I talk a great deal about New Orleans in this blog. My friends who grew up or spent a portion of their life there marvel at the unabashed affection my wife and I have for the city. My affair began in mid-February 1998, during the last years of my college studies. My significant other at the time was asked to attend a technical writing conference in NOLA. She thought it would be neat to spend the weekend together; she'd do her conference during the week, I'd fly back to Tampa in time to make it to classes.
After the initial shock I believe most out-of-town (conservative) visitors have once "airdropped" into the French Quarter, I found the area's attitude to be a refreshing change from other places I'd visited. There is nothing like a town - outside of the fact you can walk down the street with an open container in hand - with so much tolerance for the quirky, off-beat, and sometimes just plain unique. It grows on a person...kind of like a fungus. And I've never felt the need to look for "fungicide" in the 13 years since that weekend. When things became a little too wound around the axle, we would look at our respective bank accounts and reserve travel and lodging for the next three-day weekend. Time in New Orleans became (for us) the litmus test for the health of our relationship.
Suzanne and I were married the week before the 2004 Crescent City Classic; we had our wedding reception with a guest list numbering over 15 thousand - I'm still waiting for the donations from the "money dance." We both visited for the 2005 RRCA Convention; she went on a girls' weekend the week before the storm turned everything upside down. A.K. (After Katrina), I heard snippets of stories from friends, and marveled, slack-jawed, at the destruction as I drove through southern Mississippi, Slidell and New Orleans East. The piles of destroyed building materials in the neutral grounds near City Park, the "bathtub ring" on the houses which still stood - my closest NOLA friends were good to point them out to me. As a history guy, though, I wanted to know as much of the story as I could stand. My loving wife gave me a gift card for a national bookstore chain, with which I immediately purchased two texts which caught my eye during my last visit: Chris Rose's "1 Dead In Attic," and Douglas Brinkley's "The Great Deluge." I chose to read Rose first, because - like the young person was asked why she chose C. S. Lewis' "The Screwtape Letters" - it was shorter. Well, and Anthony Bourdain's "No Reservations" episode made him more familiar to me.
I leisurely strolled through 300 pages or so of "1 Dead In Attic," when I was suddenly struck: what I originally considered an eyewitness history of the first days of NOLA A.K. was also a travelogue of Rose's Orpheus-like descent into the dark underworld of depression. Only three other books have forced me to struggle for equilibrium by its end: Hemingway's "For Whom The Bell Tolls," Josten Gaarder's "Sophie's World," and Umberto Eco's "Foucault's Pendulum." At the end of the book, I was thankful Rose is a journalist, and that he is not Umberto Eco.

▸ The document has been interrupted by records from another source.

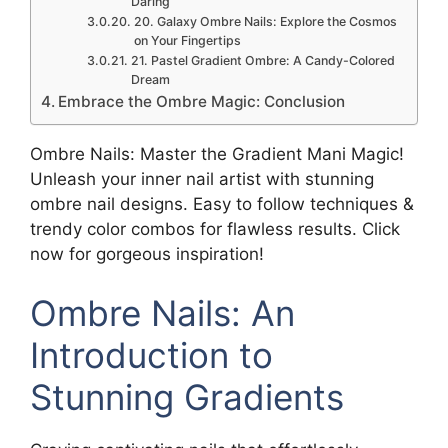
Daring
20. Galaxy Ombre Nails: Explore the Cosmos
on Your Fingertips
21. Pastel Gradient Ombre: A Candy-Colored
Dream
Embrace the Ombre Magic: Conclusion
Ombre Nails: Master the Gradient Mani Magic!
Unleash your inner nail artist with stunning
ombre nail designs. Easy to follow techniques &
trendy color combos for flawless results. Click
now for gorgeous inspiration!
Ombre Nails: An
Introduction to
Stunning Gradients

A training cycle or plan, especially for an endurance event, can leave an athlete in the same predicament. When written in macro form, it's clean, neat and readily achievable. Arrive at the mid-point, when the training miles seem endless and conditions team up with mileage to make even the simplest workouts daunting... The athlete suddenly realizes that making it to the starting line healthy is an accomplishment in and of itself. Getting up (some mornings) to do the tasks for which we earn our keep, maintaining open and mutually-satisfying relationships with the people closest to us, and meeting the other commitments (religious, civic, athletic, business, and so on) which round out our lives; these are things which should be the most important. Especially since the vast majority of athletes are not making a living by running, swimming or bicycling.
The previous day's Wall Street Journal on-line (which I passed on to a coaching friend of mine) had an article about the strains endured by families who have a family member training for an endurance event, like marathons or a long-distance triathlons. Some are able to communicate during the struggle to make it to the start line; others can never get a message through. And something as daunting as endurance sport is never accomplished alone. Not if it's going to be satisfying at the finish line.
Because when you feel like you're going through hell you have little choice but to keep going. And it's always more tolerable when you're not going it alone.